── MATERIAL SUPPLIED ──

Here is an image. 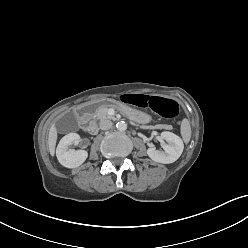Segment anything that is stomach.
<instances>
[{
  "mask_svg": "<svg viewBox=\"0 0 248 248\" xmlns=\"http://www.w3.org/2000/svg\"><path fill=\"white\" fill-rule=\"evenodd\" d=\"M100 110H113L115 109L122 116H128L133 122L138 123H149L151 121V116L149 114H144L132 107L124 106L121 101L114 100H102L100 102L93 101L84 107V112L86 114H92L94 111Z\"/></svg>",
  "mask_w": 248,
  "mask_h": 248,
  "instance_id": "stomach-1",
  "label": "stomach"
}]
</instances>
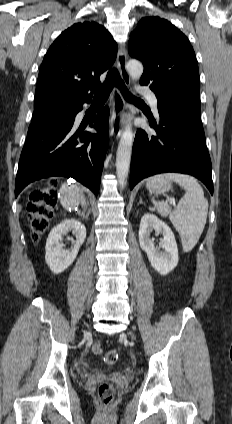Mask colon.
I'll return each instance as SVG.
<instances>
[{
	"instance_id": "5ec220e1",
	"label": "colon",
	"mask_w": 232,
	"mask_h": 424,
	"mask_svg": "<svg viewBox=\"0 0 232 424\" xmlns=\"http://www.w3.org/2000/svg\"><path fill=\"white\" fill-rule=\"evenodd\" d=\"M56 199L57 193L53 188L35 189L29 193L26 208L34 241H37L39 235L48 228L53 217ZM117 359L116 350L109 351L104 358L108 365L114 364ZM98 396L104 405H108L115 396L114 386L107 382L100 384Z\"/></svg>"
}]
</instances>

───

• **WHAT NEEDS TO BE DONE**:
Within the entries above, the lines from the one with "Mask colon." through the final line are to be printed exactly, with the pictures removed.

• **WRITTEN ANSWER**:
Mask colon.
I'll return each instance as SVG.
<instances>
[{
	"instance_id": "5ec220e1",
	"label": "colon",
	"mask_w": 232,
	"mask_h": 424,
	"mask_svg": "<svg viewBox=\"0 0 232 424\" xmlns=\"http://www.w3.org/2000/svg\"><path fill=\"white\" fill-rule=\"evenodd\" d=\"M56 199L57 193L53 188L35 189L29 193L26 208L34 241H37L39 235L48 228L53 217ZM117 359L116 350L109 351L104 358L108 365L114 364ZM98 396L104 405H108L115 396L114 386L107 382L100 384Z\"/></svg>"
}]
</instances>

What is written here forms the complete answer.